Adam Peaty faces extra pressure at Tokyo Olympics – swimming great Mark Spitz
Swimming superstar Mark Spitz believes Adam Peaty will face the biggest challenge of his career when he bids to convert his dominance into more gold medals at next year’s delayed Tokyo Olympics.
As far as Spitz is concerned, the 25-year-old Peaty will be heading into uncharted waters when he aims to defend the 100 metres breaststroke title he claimed in Rio in 2016.
Spitz swept the board with seven gold medals, including four in the individual events, at the Munich Olympics in 1972, a record haul for a single Games that would last until 2008 when it was eclipsed by Michael Phelps.
Spitz announced his retirement at the age of 22 after Munich, resisting the opportunity to pursue a defence of his titles, something he considers an enormous task even for such a dominant figure as Peaty.
“Adam is going to have even more pressure on him now,” Spitz told the PA news agency.
“It’s one thing when you’re breaking on to the scene and you go to the Olympics and do well, but now he’s going to another Games with more responsibilities, and more things on his mind.
“For me, I knew I was going to retire after Munich.

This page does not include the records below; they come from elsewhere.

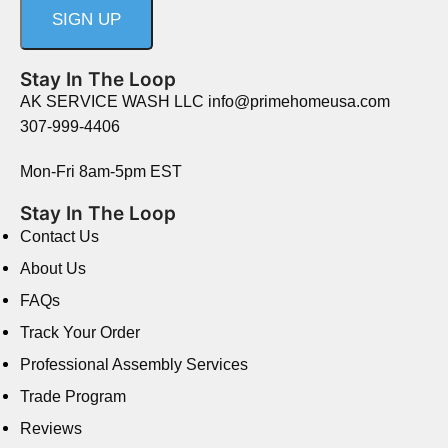
Stay In The Loop
AK SERVICE WASH LLC info@primehomeusa.com
307-999-4406
Mon-Fri 8am-5pm EST
Stay In The Loop
Contact Us
About Us
FAQs
Track Your Order
Professional Assembly Services
Trade Program
Reviews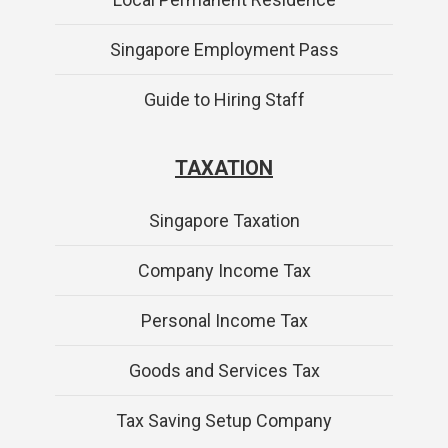
Singapore Employment Pass
Guide to Hiring Staff
TAXATION
Singapore Taxation
Company Income Tax
Personal Income Tax
Goods and Services Tax
Tax Saving Setup Company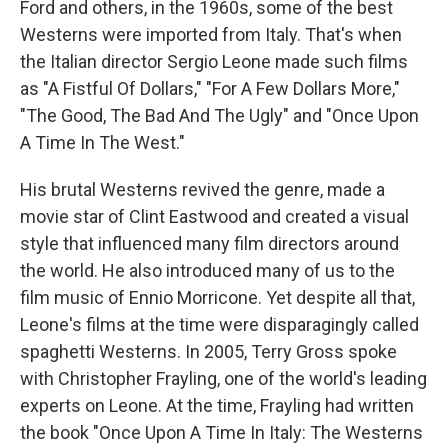
Ford and others, in the 1960s, some of the best
Westerns were imported from Italy. That's when
the Italian director Sergio Leone made such films
as "A Fistful Of Dollars," "For A Few Dollars More,"
"The Good, The Bad And The Ugly" and "Once Upon
A Time In The West."
His brutal Westerns revived the genre, made a
movie star of Clint Eastwood and created a visual
style that influenced many film directors around
the world. He also introduced many of us to the
film music of Ennio Morricone. Yet despite all that,
Leone's films at the time were disparagingly called
spaghetti Westerns. In 2005, Terry Gross spoke
with Christopher Frayling, one of the world's leading
experts on Leone. At the time, Frayling had written
the book "Once Upon A Time In Italy: The Westerns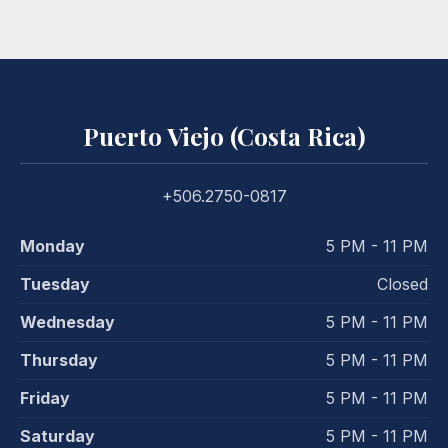
Puerto Viejo (Costa Rica)
+506.2750-0817
Monday
5 PM - 11 PM
Tuesday
Closed
Wednesday
5 PM - 11 PM
Thursday
5 PM - 11 PM
Friday
5 PM - 11 PM
Saturday
5 PM - 11 PM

I wasn’t going to stick around for another four years for the next Olympics.
“That’s what makes the Olympics so interesting, that there are so many athletes who can come into their own in between the Olympics, but when the Olympics come around they’re nowhere to be seen.
“You get that fear of responsibility. I don’t think it is going to happen to him – I think he will be perfectly fine. But I think that is the toughest thing.”
Spitz, who had won two relay gold medals in his first Games in Mexico City at the age of 18, concedes that breaststroke, the only one in which he never won an individual medal, was his “worst stroke”.
Yet he admitted he has been able to marvel at the way Peaty has pushed the barriers of his chosen events, shattering his long-held ambition of breaking the 57-second barrier for the 100m at last year’s World Championships.
“I don’t know whether he’s working on strength techniques that are enabling him to get a better kick, or maybe it’s in his turns or his start,” added Spitz. “It looks like it’s down to a little bit of everything.”
Despite his premature retirement from the sport, Spitz, now 70, remains an interested observer and is waiting for his sport’s new star to emerge in Tokyo in 2021.
Phelps’ retirement after Rio with a record 23 gold medals to his name has left a vacancy for the next big star who is going to sweep the board in a manner begun by Spitz’s dominant series of performances in Munich.
“I think Caeleb Dressel has that chance,” Spitz added, picking out the 23-year-old American who won four individual gold medals at last year’s World Championships in South Korea.
“It will be the first Olympics without Michael Phelps so I think the world is fascinated to see who will fill his shoes. It might take several people to do it, but I think Caeleb may have the best chance.”